J’en fus d’abord un peu estomaqué. Mais en y repensant plus tard à tête reposée, je compris qu’il s’agissait davantage du baiser d’une sœur à un frère dont la présence soudain la réjouit que d’un baiser d’invite d’une femme mariée à un inconnu – même si je n’aime pas davantage classer les baisers que les humains.
Siiri me prit ensuite par la main, mit un doigt sur sa bouche, m’entraîna hors de la chambre et referma la porte. Nous redescendîmes l’escalier. Je la regardai brièvement, et depuis lors, chaque fois que je pense à elle, je la revois telle qu’elle était à cet instant : une mèche blonde sur le front, la lumière venue de la porte vitrée rehaussant le duvet autour de ses lèvres et sur ses joues rondes.
Arno et Leili parlaient maintenant des ovnis qui avaient été observés dans la région de Paide. Mais ils ne purent poursuivre très longtemps, car il était déjà tard, Arno se fatiguait à vue d’œil et Leili laissait échapper quelques bâillements. J’attirai leur attention sur l’heure tardive et sur le fait qu’il était temps pour nous de partir. Ils échangèrent leurs adresses, au cas où Arno viendrait à passer en Suède – il y était déjà allé une fois avec une délégation sportive.

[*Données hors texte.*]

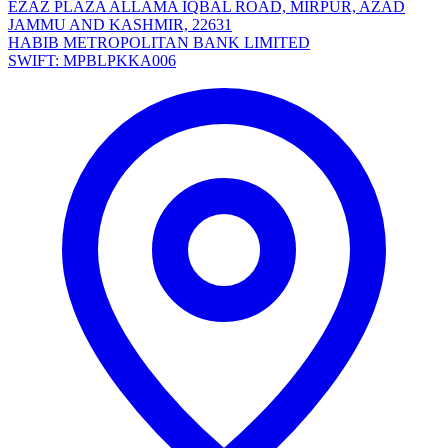
EZAZ PLAZA ALLAMA IQBAL ROAD, MIRPUR, AZAD
JAMMU AND KASHMIR, 22631
HABIB METROPOLITAN BANK LIMITED
SWIFT: MPBLPKKA006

Nous nous levâmes et sortîmes. Dehors, Leili me confia qu’Arno avait des capacités parapsychiques exceptionnelles, mais qu’elle s’inquiétait pour lui : la boisson et le reste pouvaient le conduire sur une mauvaise pente et endommager gravement ses facultés. Nous nous séparâmes. Je n’ai plus eu depuis l’occasion de revoir Leili.
Lorsque je revis Arno après cette soirée, il me dit que Leili était une chouette nana, mais que ses courants énergétiques étaient complètement bloqués parce que son chakra inférieur n’était pas ouvert. Je lui demandai ce que cela signifiait exactement. Il me répondit qu’il existait une énergie supérieure et une énergie inférieure. La tradition chrétienne redoutait l’énergie inférieure, terrestre, et avait rompu le contact avec elle, en prétendant qu’elle venait du diable. Mais nous devions maintenant réapprendre à intégrer l’inférieur et le supérieur, afin que par notre intermédiaire puisse se produire un échange énergétique entre le ciel et la terre. Voilà à peu près ce qu’il m’expliqua, et je ne lui posai pas d’autre question.

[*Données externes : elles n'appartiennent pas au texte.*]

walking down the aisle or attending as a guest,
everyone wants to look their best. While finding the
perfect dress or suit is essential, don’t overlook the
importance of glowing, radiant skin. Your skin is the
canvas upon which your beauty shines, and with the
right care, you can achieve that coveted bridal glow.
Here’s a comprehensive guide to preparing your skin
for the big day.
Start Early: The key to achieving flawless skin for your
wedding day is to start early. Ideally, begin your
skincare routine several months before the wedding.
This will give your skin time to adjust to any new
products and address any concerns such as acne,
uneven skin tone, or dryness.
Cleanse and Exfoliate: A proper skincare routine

Depuis lors, j’ai souvent eu l’occasion de parler des enfants avec Siiri, mais elle ne m’a plus jamais embrassé. Je ne peux pas dire que je ne le désire pas, mais je sais aussi que je ne ferai jamais rien pour que cela se reproduise. Je suis heureux qu’elle m’ait donné ce baiser, et aussi qu’il soit resté unique. De même, sur les timbres, on n’imprime qu’une seule fois le cachet de la poste. Il m’arrive de rêver de Siiri, et dans mes rêves elle porte toujours cette même robe de chambre en soie bleue avec des petites fleurs.

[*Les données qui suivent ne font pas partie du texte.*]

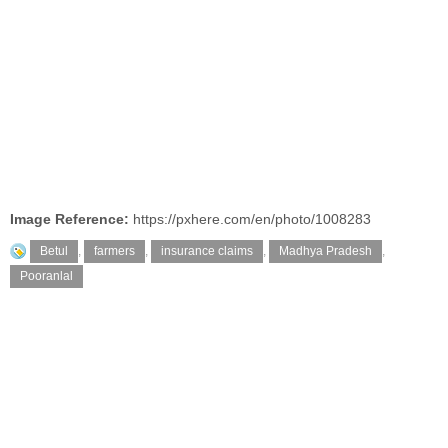
Image Reference:
https://pxhere.com/en/photo/1008283
Betul
,
farmers
,
insurance claims
,
Madhya Pradesh
,
Pooranlal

Leili m’écrit de temps en temps. Le timbre dont j’ai parlé au début se trouvait sur l’enveloppe de sa dernière lettre. Elle m’y expliquait qu’elle était maintenant absolument certaine que les Estoniens venaient de l’Atlantide. Mais pour l’essentiel, elle s’occupait d’une science chinoise qu’on appelle en anglais geomancy et qui devrait porter un nom comparable en estonien. Ses amis et elle avaient découvert l’endroit de Stockholm où se trouvaient les énergies les plus favorables et s’apprêtaient à lancer une collecte de fonds pour y construire un « espace de méditation ». Une telle méditation avait, paraît-il, une influence extrêmement bénéfique et améliorait la structure générale des champs énergétiques environnants. Elle me conseillait de lire des ouvrages sur la question et de me faire aider par des personnes sensitives (comme Arno) pour trouver les centres des champs énergétiques de Tallinn et de toute l’Estonie, afin d’exercer une influence positive sur l’ensemble du peuple estonien. J’en aurais volontiers parlé à Arno, mais j’ai toujours oublié.